## WHAT THIS TASK INVOLVES
Write out the lines below exactly, beginning at the one with "2020-2024年氢溴酸上、下游行" and stopping after the one with "На „Мама (ми)"; the pictures are not copied.

(Collected data)
------------------------------------------------------------

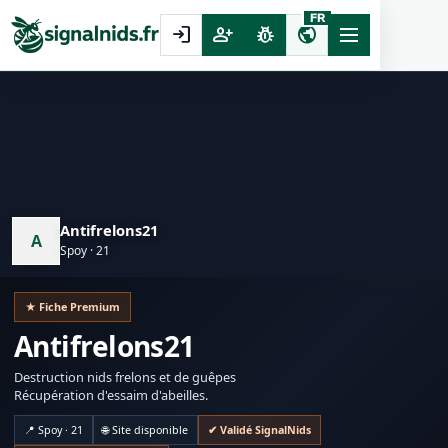
FR
login
person_add
pest_control
public
Antifrelons21
A
Spoy · 21
★ Fiche Premium
Antifrelons21
Destruction nids frelons et de guêpes
Récupération d'essaim d'abeilles.
📍 Spoy · 21
🌐 Site disponible
✔ Validé SignalNids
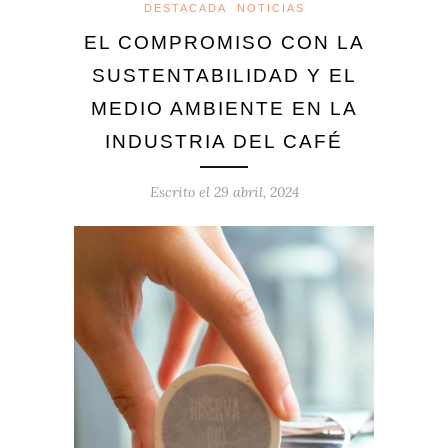
DESTACADA
NOTICIAS
EL COMPROMISO CON LA
SUSTENTABILIDAD Y EL
MEDIO AMBIENTE EN LA
INDUSTRIA DEL CAFÉ
Escrito el
29 abril, 2024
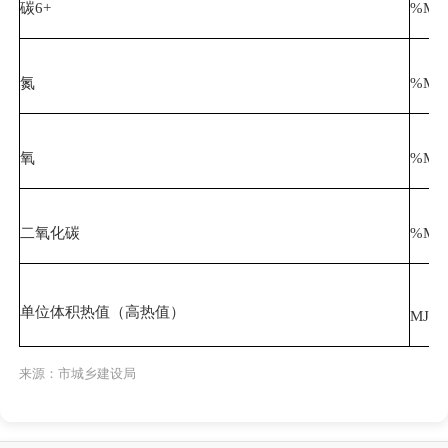
碳6+
%Mol
氮
%Mol
氧
%Mol
二氧化碳
%Mol
单位体积热值（高热值）
MJ/m
来源：市城乡建设局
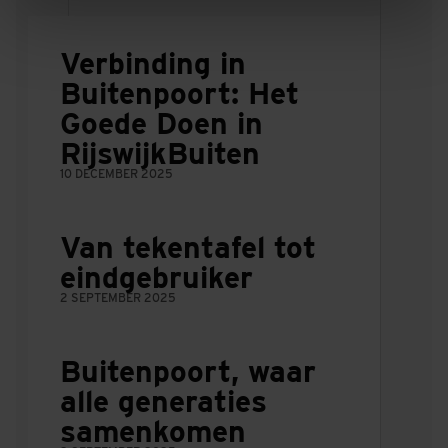
Verbinding in
Buitenpoort: Het
Goede Doen in
RijswijkBuiten
10 DECEMBER 2025
Van tekentafel tot
eindgebruiker
2 SEPTEMBER 2025
Buitenpoort, waar
alle generaties
samenkomen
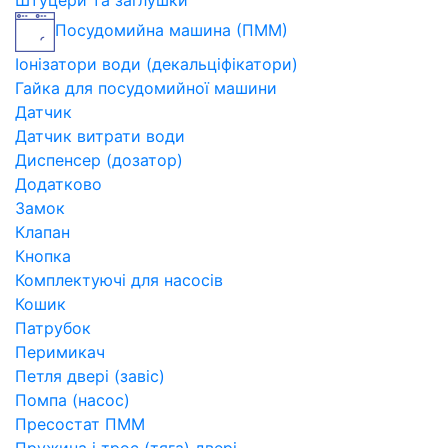
Штуцери та заглушки
Посудомийна машина (ПММ)
Іонізатори води (декальціфікатори)
Гайка для посудомийної машини
Датчик
Датчик витрати води
Диспенсер (дозатор)
Додатково
Замок
Клапан
Кнопка
Комплектуючі для насосів
Кошик
Патрубок
Перимикач
Петля двері (завіс)
Помпа (насос)
Пресостат ПММ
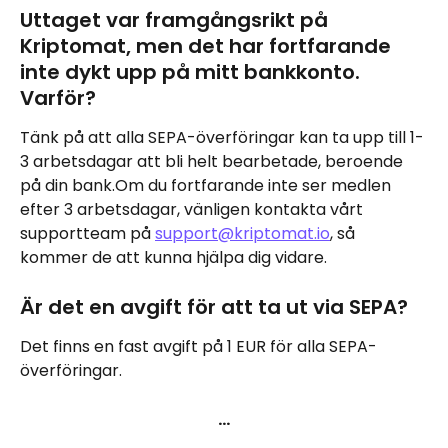
Uttaget var framgångsrikt på 
Kriptomat, men det har fortfarande 
inte dykt upp på mitt bankkonto. 
Varför?
Tänk på att alla SEPA-överföringar kan ta upp till 1-
3 arbetsdagar att bli helt bearbetade, beroende 
på din bank.Om du fortfarande inte ser medlen 
efter 3 arbetsdagar, vänligen kontakta vårt 
supportteam på 
support@kriptomat.io
, så 
kommer de att kunna hjälpa dig vidare.
Är det en avgift för att ta ut via SEPA?
Det finns en fast avgift på 1 EUR för alla SEPA-
överföringar.
…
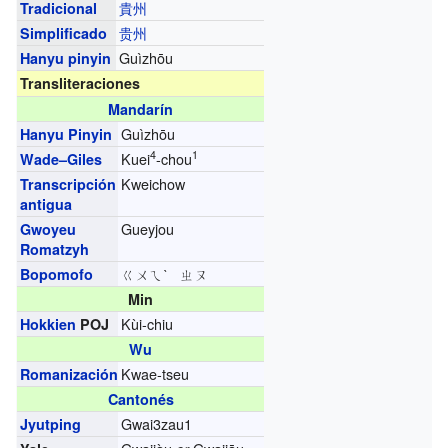
貴州
Tradicional
贵州
Simplificado
Guìzhōu
Hanyu pinyin
Transliteraciones
Mandarín
Guìzhōu
Hanyu Pinyin
4
1
Kuei
-chou
Wade–Giles
Kweichow
Transcripción
antigua
Gueyjou
Gwoyeu
Romatzyh
ㄍㄨㄟˋ ㄓㄡ
Bopomofo
Min
Kùi-chiu
Hokkien
POJ
Wu
Kwae-tseu
Romanización
Cantonés
Gwai3zau1
Jyutping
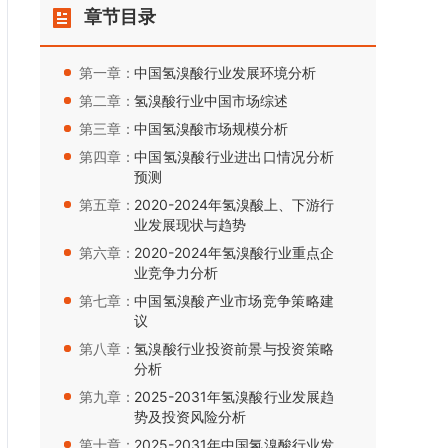
章节目录
第一章：
中国氢溴酸行业发展环境分析
第二章：
氢溴酸行业中国市场综述
第三章：
中国氢溴酸市场规模分析
第四章：
中国氢溴酸行业进出口情况分析
预测
第五章：
2020-2024年氢溴酸上、下游行
业发展现状与趋势
第六章：
2020-2024年氢溴酸行业重点企
业竞争力分析
第七章：
中国氢溴酸产业市场竞争策略建
议
第八章：
氢溴酸行业投资前景与投资策略
分析
第九章：
2025-2031年氢溴酸行业发展趋
势及投资风险分析
第十章：
2025-2031年中国氢溴酸行业发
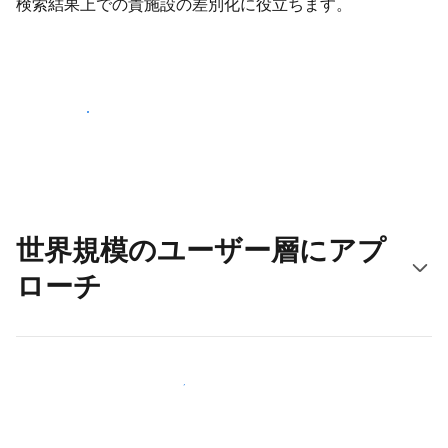
検索結果上での貴施設の差別化に役立ちます。
さっそく始める
世界規模のユーザー層にアプ
ローチ
新しいユーザー層に今すぐアプローチする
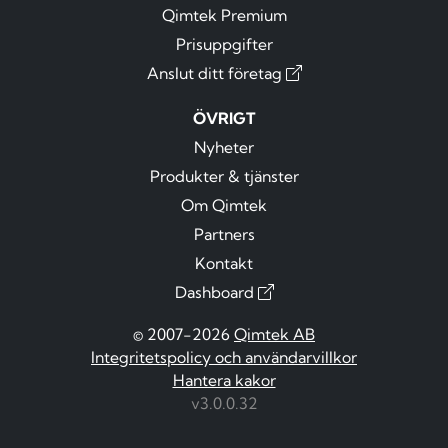
Qimtek Premium
Prisuppgifter
Anslut ditt företag
ÖVRIGT
Nyheter
Produkter & tjänster
Om Qimtek
Partners
Kontakt
Dashboard
© 2007-2026
Qimtek AB
Integritetspolicy och användarvillkor
Hantera kakor
v3.0.0.32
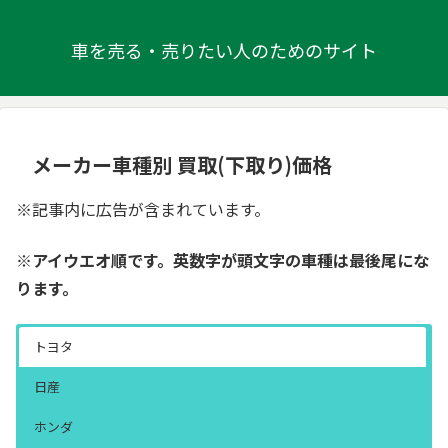
車を売る・売りたい人のためのサイト
メーカー車種別 買取(下取り)価格
※記事内に広告が含まれています。
※アイウエオ順です。英数字が頭文字の車種は最後尾にな
ります。
トヨタ
日産
ホンダ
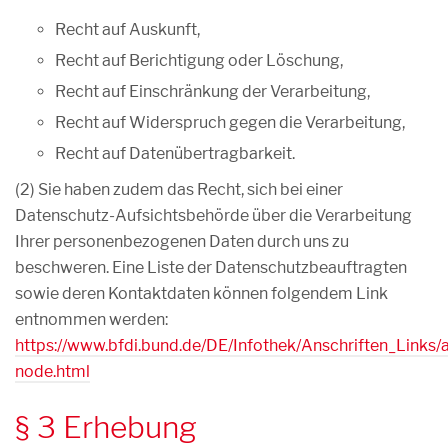
Recht auf Auskunft,
Recht auf Berichtigung oder Löschung,
Recht auf Einschränkung der Verarbeitung,
Recht auf Widerspruch gegen die Verarbeitung,
Recht auf Datenübertragbarkeit.
(2) Sie haben zudem das Recht, sich bei einer
Datenschutz-Aufsichtsbehörde über die Verarbeitung
Ihrer personenbezogenen Daten durch uns zu
beschweren. Eine Liste der Datenschutzbeauftragten
sowie deren Kontaktdaten können folgendem Link
entnommen werden:
https://www.bfdi.bund.de/DE/Infothek/Anschriften_Links/a
node.html
§ 3 Erhebung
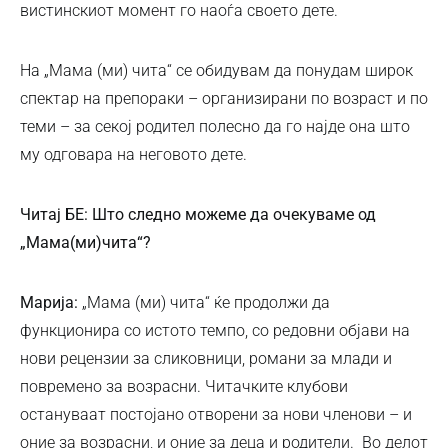
вистинскиот момент го наоѓа своето дете.
На „Мама (ми) чита“ се обидувам да понудам широк
спектар на препораки – организирани по возраст и по
теми – за секој родител полесно да го најде она што
му одговара на неговото дете.
Читај БЕ: Што следно можеме да очекуваме од
„Мама(ми)чита“?
Марија:
„Мама (ми) чита“ ќе продолжи да
функционира со истото темпо, со редовни објави на
нови рецензии за сликовници, романи за млади и
повремено за возрасни. Читачките клубови
остануваат постојано отворени за нови членови – и
оние за возрасни, и оние за деца и родители. Во делот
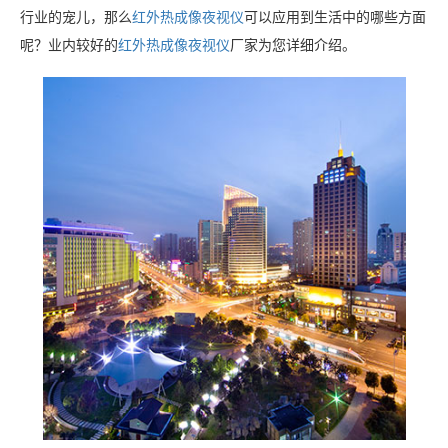
行业的宠儿，那么
红外热成像夜视仪
可以应用到生活中的哪些方面
呢？业内较好的
红外热成像
夜视仪
厂家为您详细介绍。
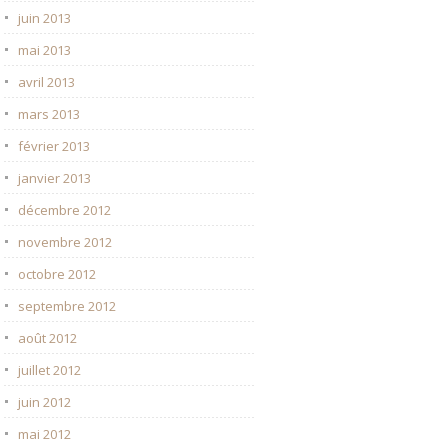
juin 2013
mai 2013
avril 2013
mars 2013
février 2013
janvier 2013
décembre 2012
novembre 2012
octobre 2012
septembre 2012
août 2012
juillet 2012
juin 2012
mai 2012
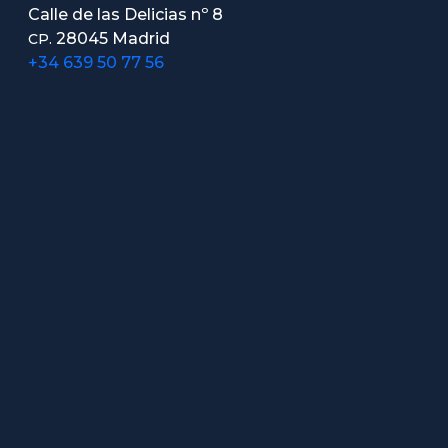
Calle de las Delicias nº 8
28045 Madrid
CP.
+34 639 50 77 56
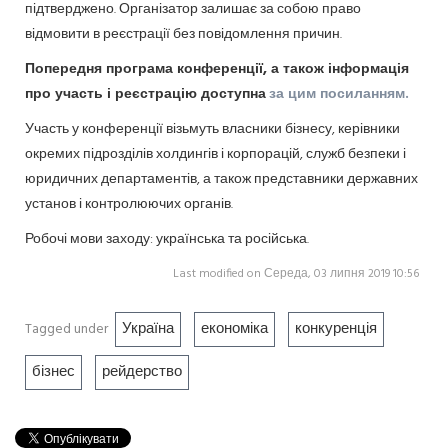
підтверджено. Організатор залишає за собою право
відмовити в реєстрації без повідомлення причин.
Попередня програма конференції, а також інформація
про участь і реєстрацію доступна
за цим посиланням.
Участь у конференції візьмуть власники бізнесу, керівники
окремих підрозділів холдингів і корпорацій, служб безпеки і
юридичних департаментів, а також представники державних
установ і контролюючих органів.
Робочі мови заходу: українська та російська.
Last modified on Середа, 03 липня 2019 10:56
Україна
економіка
конкуренція
Tagged under
бізнес
рейдерство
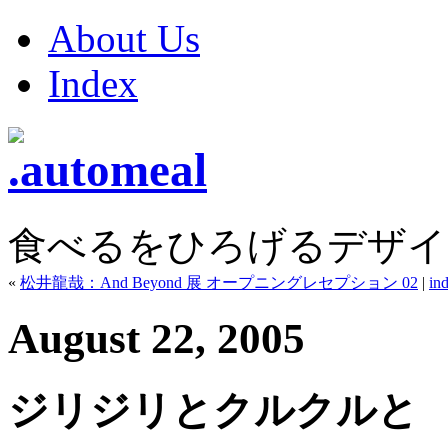
About Us
Index
食べるをひろげるデザイ
«
松井龍哉：And Beyond 展 オープニングレセプション 02
|
in
August 22, 2005
ジリジリとクルクル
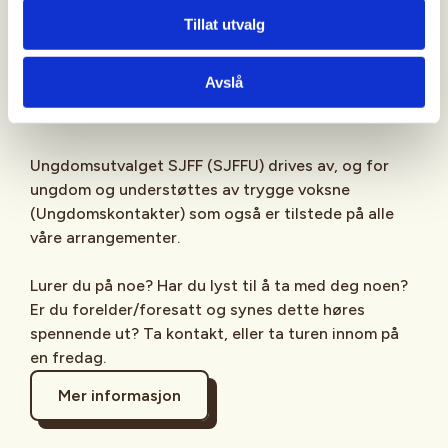
Sjekk gjerne ut
SJFFU
på
Instagram
,
Facebook
,
Tillat utvalg
TikTok
og vår egen
podcast
på din favoritt-
streamingplattform.
Avslå
Ungdomsutvalget SJFF (SJFFU) drives av, og for
ungdom og understøttes av trygge voksne
(Ungdomskontakter) som også er tilstede på alle
våre arrangementer.
Lurer du på noe? Har du lyst til å ta med deg noen?
Er du forelder/foresatt og synes dette høres
spennende ut? Ta kontakt, eller ta turen innom på
en fredag.
Mer informasjon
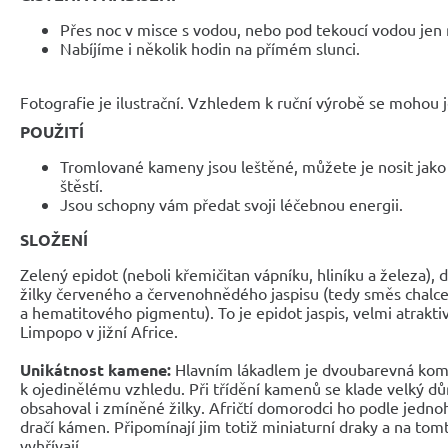
Přes noc v misce s vodou, nebo pod tekoucí vodou jen 
Nabíjíme i několik hodin na přímém slunci.
Fotografie je ilustrační. Vzhledem k ruční výrobě se mohou je
POUŽITÍ
Tromlované kameny jsou leštěné, můžete je nosit jak
štěstí.
Jsou schopny vám předat svoji léčebnou energii.
SLOŽENÍ
Zelený epidot (neboli křemičitan vápníku, hliníku a železa), 
žilky červeného a červenohnědého jaspisu (tedy směs chalc
a hematitového pigmentu). To je epidot jaspis, velmi atrakti
Limpopo v jižní Africe.
Unikátnost kamene:
Hlavním lákadlem je dvoubarevná komb
k ojedinělému vzhledu. Při třídění kamenů se klade velký dů
obsahoval i zmíněné žilky. Afričtí domorodci ho podle jedno
dračí kámen. Připomínají jim totiž miniaturní draky a na tom
vyhřívají.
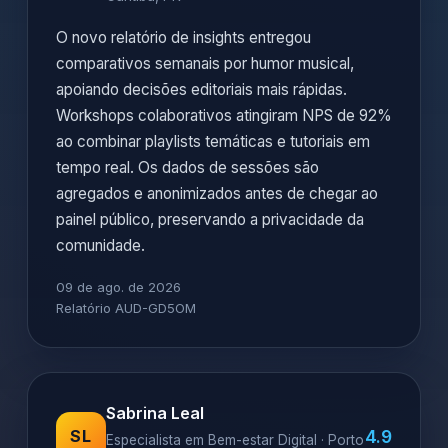
O novo relatório de insights entregou
comparativos semanais por humor musical,
apoiando decisões editoriais mais rápidas.
Workshops colaborativos atingiram NPS de 92%
ao combinar playlists temáticas e tutoriais em
tempo real. Os dados de sessões são
agregados e anonimizados antes de chegar ao
painel público, preservando a privacidade da
comunidade.
09 de ago. de 2026
Relatório AUD-GD5OM
Sabrina Leal
4.9
SL
Especialista em Bem-estar Digital · Porto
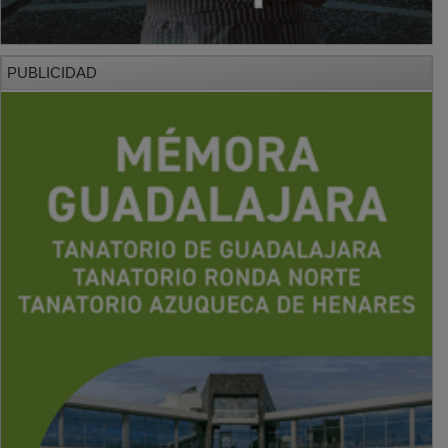
PUBLICIDAD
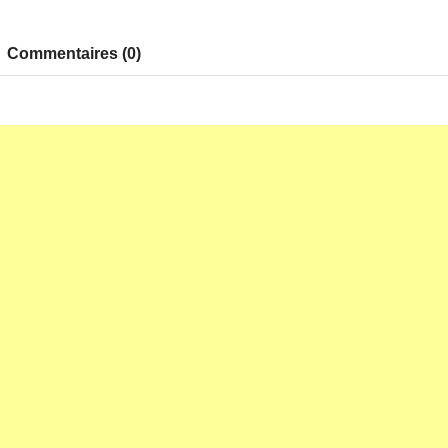
Commentaires (0)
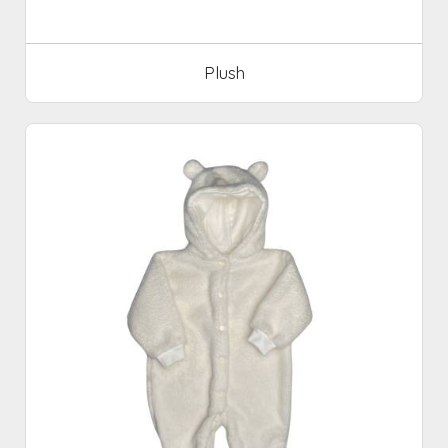
Plush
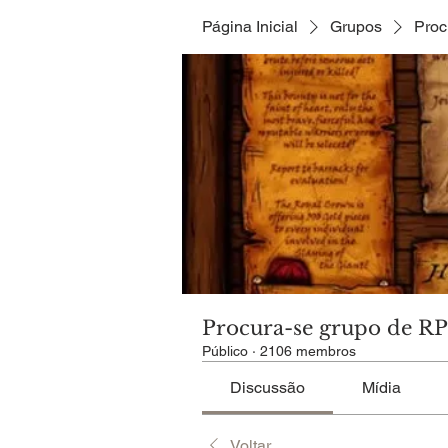
Página Inicial
Grupos
Proc
Procura-se grupo de R
Público
·
2106 membros
Discussão
Mídia
Voltar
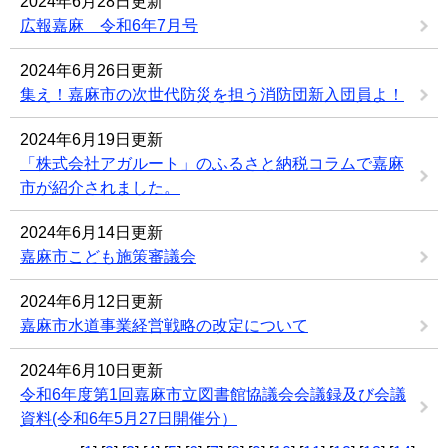
2024年6月28日更新
広報嘉麻 令和6年7月号
2024年6月26日更新
集え！嘉麻市の次世代防災を担う消防団新入団員よ！
2024年6月19日更新
「株式会社アガルート」のふるさと納税コラムで嘉麻
市が紹介されました。
2024年6月14日更新
嘉麻市こども施策審議会
2024年6月12日更新
嘉麻市水道事業経営戦略の改定について
2024年6月10日更新
令和6年度第1回嘉麻市立図書館協議会会議録及び会議
資料(令和6年5月27日開催分）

------------------------------------------------------------

## ANSWER TO THIS EXERCISE
2020-2024年氢溴酸上、下游行
业发展现状与趋势
第六章：
2020-2024年氢溴酸行业重点企
业竞争力分析
第七章：
中国氢溴酸产业市场竞争策略建
议
第八章：
氢溴酸行业投资前景与投资策略
分析
第九章：
2025-2031年氢溴酸行业发展趋
势及投资风险分析
第十章：
2025-2031年中国氢溴酸行业发
検索結果上での貴施設の差別化に役立ちます。
さっそく始める
世界規模のユーザー層にアプ
ローチ
新しいユーザー層に今すぐアプローチする
Qimtek Premium
Prisuppgifter
Anslut ditt företag
ÖVRIGT
Nyheter
Produkter & tjänster
Om Qimtek
Partners
Kontakt
Dashboard
© 2007-2026
Qimtek AB
Integritetspolicy och användarvillkor
Hantera kakor
v3.0.0.32
車を売る・売りたい人のためのサイト
メーカー車種別 買取(下取り)価格
※記事内に広告が含まれています。
※アイウエオ順です。英数字が頭文字の車種は最後尾にな
ります。
トヨタ
日産
ホンダ
Recht auf Auskunft,
Recht auf Berichtigung oder Löschung,
Recht auf Einschränkung der Verarbeitung,
Recht auf Widerspruch gegen die Verarbeitung,
Recht auf Datenübertragbarkeit.
(2) Sie haben zudem das Recht, sich bei einer
Datenschutz-Aufsichtsbehörde über die Verarbeitung
Ihrer personenbezogenen Daten durch uns zu
beschweren. Eine Liste der Datenschutzbeauftragten
sowie deren Kontaktdaten können folgendem Link
entnommen werden:
https://www.bfdi.bund.de/DE/Infothek/Anschriften_Links/a
node.html
§ 3 Erhebung
вистинскиот момент го наоѓа своето дете.
На „Мама (ми) чита“ се обидувам да понудам широк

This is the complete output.